*** SUPPLIED INFORMATION Section Begins ***

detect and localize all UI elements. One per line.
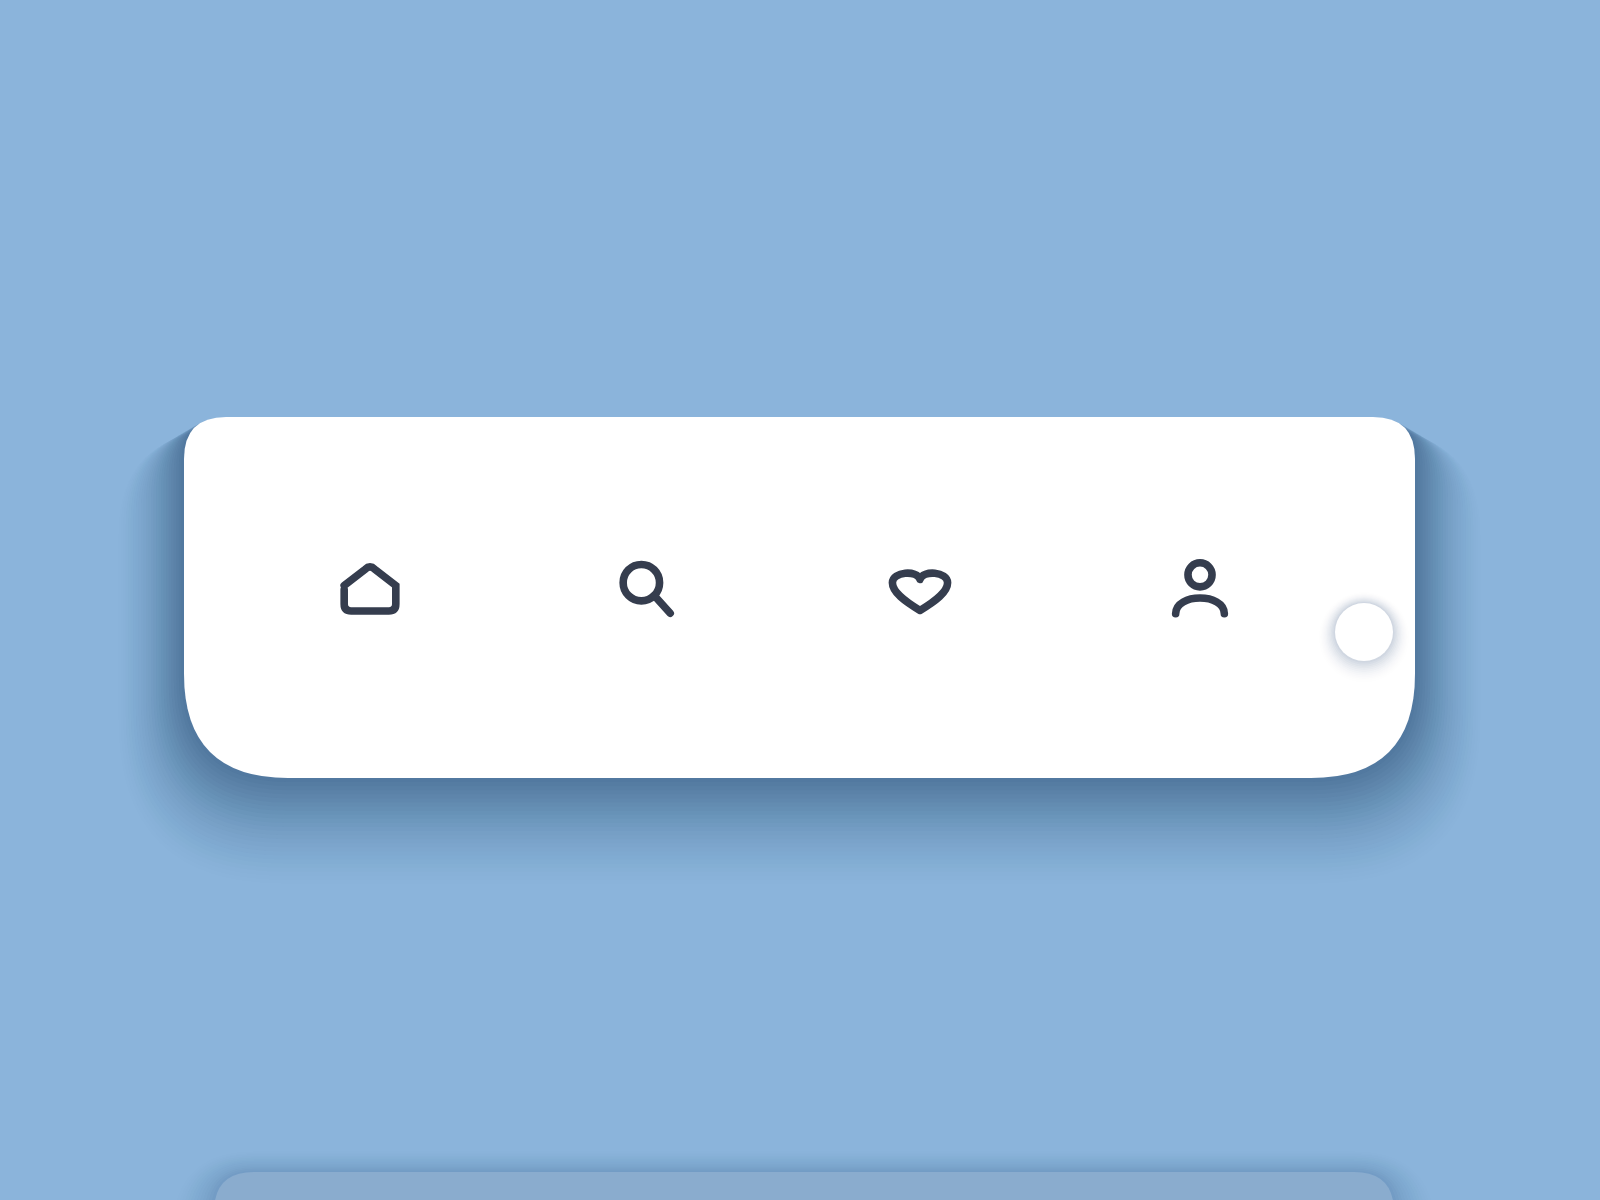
button[interactable]: Profile — [1144, 532, 1256, 644]
button[interactable]: Favorites — [864, 532, 976, 644]
button[interactable]: Home — [314, 532, 426, 644]
button[interactable]: More — [1335, 603, 1393, 661]
button[interactable]: Search — [589, 532, 701, 644]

*** SUPPLIED INFORMATION Section Ends ***

▸ **TASK STATEMENT**: Please repeat the entries above exactly, leaving out any pictures.

▸ **TASK RESULT**:
detect and localize all UI elements. One per line.
button[interactable]: Profile — [1144, 532, 1256, 644]
button[interactable]: Favorites — [864, 532, 976, 644]
button[interactable]: Home — [314, 532, 426, 644]
button[interactable]: More — [1335, 603, 1393, 661]
button[interactable]: Search — [589, 532, 701, 644]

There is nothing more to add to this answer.